This shattered my world, totally, and it has been some kind of witch hunt to kill my reputation and life, despite this I’ve managed to sleep with 60+ women and ALWAYS told girls I was in a serious relationship with about the lies being spread. My conscience is 100% clean in that area, hence my ability to talk about it.
Now I’m gonna stop let this ruin my life, set myself some serious goals as, stupid enough, gaining some size has really impacted my confidence enough to finally do so.
Instead of focusing on my many lackings in life, it’s a long, long list Imma focus on my good sides and what I actually have.
I’m fit as fuck with a 6 pack and still looking buff in clothes. I got the worlds best dog, my Staffie named Samson who also is a super buff “dude”. I’ve finally gotten control over my former drug abuse, only thing I’ll let myself do from time to time is smoking some hashish or weed. I no longer drink to get drunk and mostly just stay away from both alcohol and hard drugs like meth, coke, mdmda, acid shrooms and so forth. I am on 16mg’s of subs a day and contemplating cutting that dose at least in half as it’s a poison about 400 times stronger than morphine when compared mg to mg.

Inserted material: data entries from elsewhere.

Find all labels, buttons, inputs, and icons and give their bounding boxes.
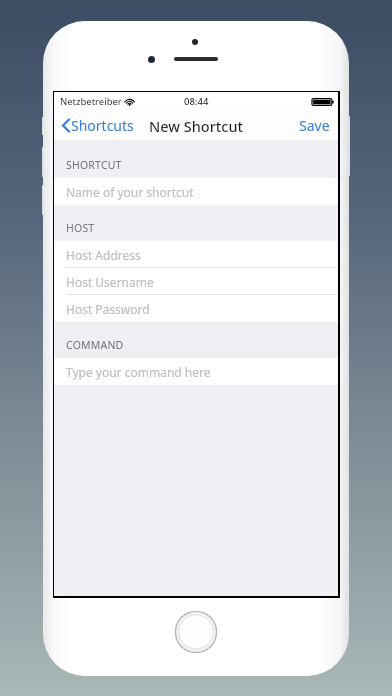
staticText: Host Address [66, 247, 141, 263]
staticText: Name of your shortcut [66, 184, 194, 200]
staticText: COMMAND [66, 338, 124, 352]
staticText: Host Password [66, 301, 150, 317]
button[interactable]: Host Username [54, 268, 338, 295]
button[interactable]: Host Password [54, 295, 338, 322]
button[interactable]: Save [291, 112, 338, 139]
staticText: Shortcuts [71, 116, 134, 135]
button[interactable]: Type your command here [54, 358, 338, 385]
other: Home [174, 610, 218, 654]
staticText: Save [299, 116, 330, 135]
staticText: HOST [66, 221, 95, 235]
staticText: Host Username [66, 274, 154, 290]
staticText: Netzbetreiber [60, 95, 122, 108]
staticText: 08:44 [184, 95, 209, 108]
button[interactable]: Shortcuts [54, 113, 140, 138]
staticText: Type your command here [66, 364, 211, 380]
button[interactable]: Name of your shortcut [54, 178, 338, 205]
button[interactable]: Host Address [54, 241, 338, 268]
staticText: SHORTCUT [66, 158, 122, 172]
staticText: New Shortcut [149, 116, 244, 136]
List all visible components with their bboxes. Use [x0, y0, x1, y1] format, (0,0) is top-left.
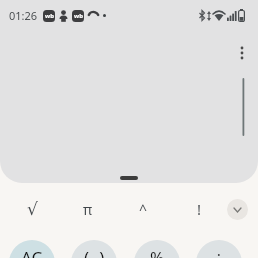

Potential future goals: Getting a fitness and health education, like becoming a personal trainer and food consultant. Finally getting a second dog as getting my dog has been a slow but sure life changer for me and I’ve always wanted to have at least 2. Implementing yoga and meditation on a daily basis in my life, for mental and physical health(mostly mental as my physical health is pretty good already). Getting more self confident and not letting people push me over the top as I’ve, to my surprise, started getting insanely violent and even have trouble controlling it at times. Guess all the backstabbing, constant lies, false rumours and so forth finally pushed me over the edge.
Any words of encouragement is highly appreciated as I got no one in my life doing so. It’s no fun being a social reject because of shit you didn’t even do, it’s gotten me suicidal and depressed like nothing else.